«1931
29 марта
[Грасс, Франция]
Вчера вечером ходили с Л. [Зуровым] к СТЕПУНАМ [Федору Августовичу — философу, писателю и его жене Наталье Николаевне — З. л.] разговаривать по поводу [Андрея] Белого. Застали их дома одних, они только что приехали из Марселя, где пробыли сутки. Сели, начали разговаривать, …и только потом Л. перешел к «Серебряному голубю».
Л. говорил все то, о чем мы говорили дома. Что Россия у Белого сусальная, лубочная, что в одной первой главе, в описании села Целебеева, перепутаны все признаки, что много безвкусия и т. д. В конце концов Степун, преодолевая Л., сказал:
— Видите ли, ведь прежде всего надо поставить вопрос: в каком плане мы будем рассматривать это произведение? Я, например, читал этого «Голубя» 19 лет назад, но вот до сих пор сохранилось сильное ощущение. На некоторых местах я бледнел и чувствовал, как подступают слезы. А если через 19 лет так помнишь — это уже много!
— Да, а вот перечтите теперь! — то-то и есть, что бывают такие вещи, что прочтешь один раз и волнуешься, а прочтешь позднее и удивляешься, чему я волновался?
— А почему не повернуть вопрос в другую сторону? Почему не предположить, что тогда восприятие было правильным, а теперь приемник испортился? Радиостанция виновата!

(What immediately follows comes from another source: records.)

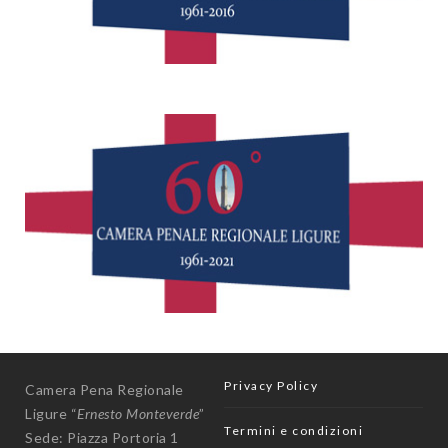
Privacy Policy
Camera Pena Regionale
Ligure “
Ernesto Monteverde
”
Termini e condizioni
Sede: Piazza Portoria 1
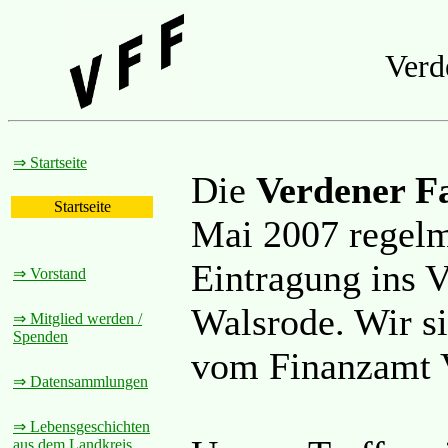
Verd
⇒ Startseite
Die
Verdener F
Startseite
Mai 2007 regelm
Eintragung ins V
⇒ Vorstand
Walsrode. Wir si
⇒ Mitglied werden /
Spenden
vom Finanzamt V
⇒ Datensammlungen
⇒ Lebensgeschichten
aus dem Landkreis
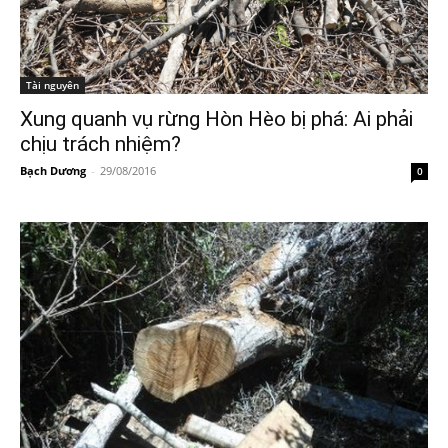
Tài nguyên
Xung quanh vụ rừng Hòn Hèo bị phá: Ai phải
chịu trách nhiệm?
Bạch Dương
-
29/08/2016
0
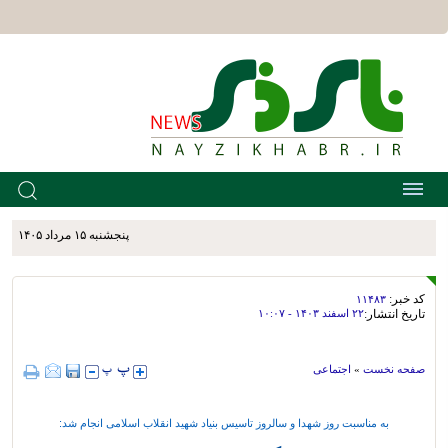
پنجشنبه ۱۵ مرداد ۱۴۰۵
کد خبر:
۱۱۴۸۳
تاریخ انتشار:
۲۲ اسفند ۱۴۰۳ - ۱۰:۰۷
صفحه نخست
»
اجتماعی
به مناسبت روز شهدا و سالروز تاسیس بنیاد شهید انقلاب اسلامی انجام شد:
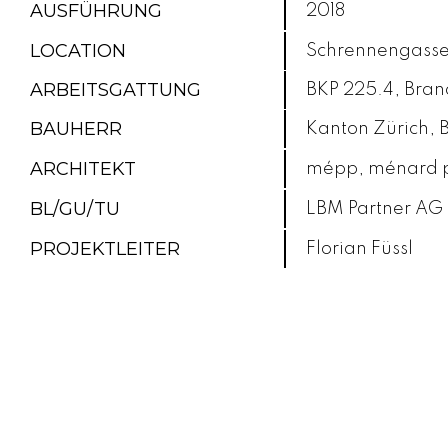
AUSFÜHRUNG
2018
LOCATION
Schrennengasse
ARBEITSGATTUNG
BKP 225.4, Bran
BAUHERR
Kanton Zürich,
ARCHITEKT
mépp, ménard p
BL/GU/TU
LBM Partner AG
PROJEKTLEITER
Florian Füssl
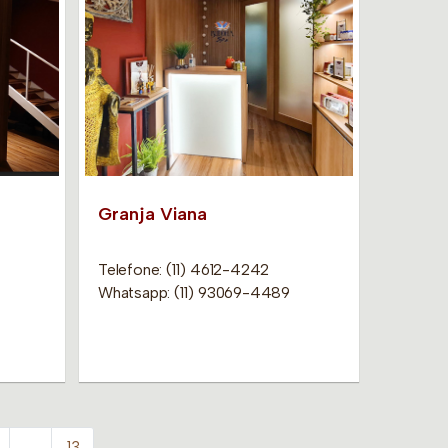
Granja Viana
Telefone: (11) 4612-4242
Whatsapp: (11) 93069-4489
…
13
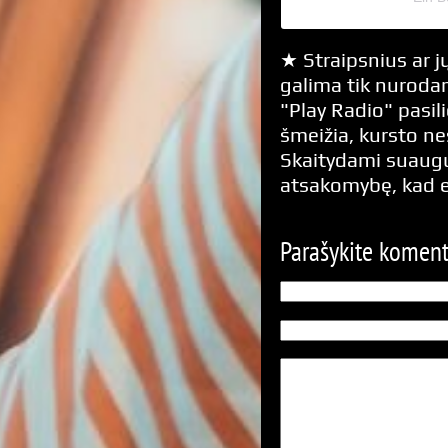
★ Straipsnius ar jų
galima tik nurodan
"Play Radio" pasili
šmeižia, kursto n
Skaitydami suaugus
atsakomybę, kad 
Parašykite komen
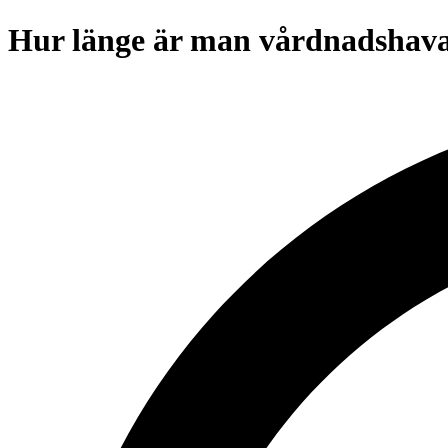
Hur länge är man vårdnadshav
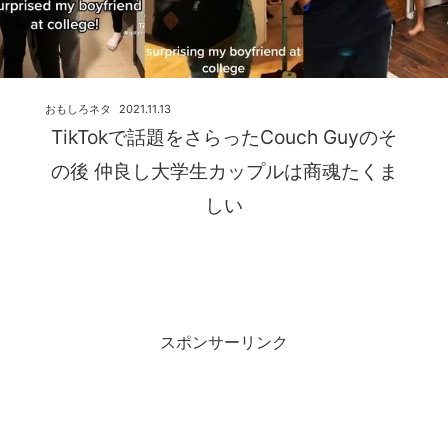
おもしろネタ
2021.11.13
TikTokで話題をさらったCouch Guyのそ
の後 仲良し大学生カップルは商魂たくま
しい
スポンサーリンク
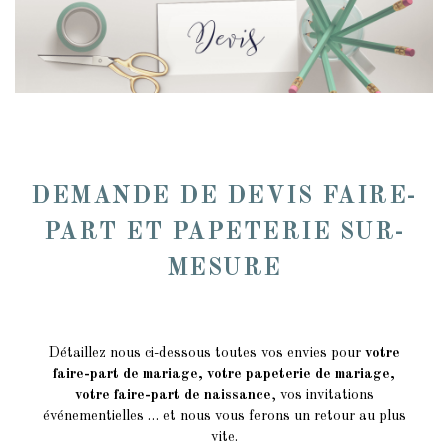
DEMANDE DE DEVIS FAIRE-
PART ET PAPETERIE SUR-
MESURE
Détaillez nous ci-dessous toutes vos envies pour
votre
faire-part de mariage, votre papeterie de mariage,
votre faire-part de naissance
, vos invitations
événementielles … et nous vous ferons un retour au plus
vite.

Л. показал ему первую главу и стал говорить о спутанных признаках, о лжи в описаниях. Степун стал читать, согласился с одним, с другим, а потом сказал, перебивая себя сам:
— Да ведь это совсем не важно. Поймите, тут не натуралистическое искусство, а как бы некая инсценировка, условность, иллюзия. Тут Россия несколько принаряженная, сусальная. Вы скажете, что изба там не так или еще что-нибудь? Да это все не важно. Главное — что хотел сказать художник. А это как бы постановка тех предгрозовых лет, когда за картонной стеной, позади, зажжена уже свеча революции…
Потом он говорил, что Белый большая личность, что он отразил воздух своей эпохи — что должно быть непременно со всяким большим художником, что горсть людей, в которой жил Белый, жила интенсивней других.
— Что отразил Куприн? Горький? А в Белом весь надлом тех дней.
Я сказала, что, не читавши книги, не могу судить о ней, но что фамилии кажутся мне претенциозными, безвкусными: Дарьяльский, Кудеяров. Что-то ложное, ходульное. Тут вдруг вмешалась Наташа, поджав руки и скрестив вытянутые ноги сидевшая рядом, чуть склонив голову прислушивавшаяся к спору:
— А почему же? Почему это хуже Печорина, Онегина? Там реки, и тут реки, — сказала она.
— Нет, это совсем другое. Тут есть что-то ложно-русское, оперно-ходульное, случайное… да и звук совсем не тот, — пыталась объяснить я.
Но видно было, что мы не убедили друг друга.
— Я люблю в искусстве только надлом, — сказал в конце концов Степун. — Я не люблю классицизма, Возрождения, Греции. Я не пойду брать с полки Гете, если мне будет трудно в данный час. Я возьму кого-нибудь надломленного, пронзительного. Другое искусство мне не интересно. В Белом же, в его припудренном трагизме, я чую его боль, его надлом».
Галина Кузнецова. Грасский дневник.
На фото: Ф. А. Степун (1884, Москва — 1965, Мюнхен) с женой. 1920-е.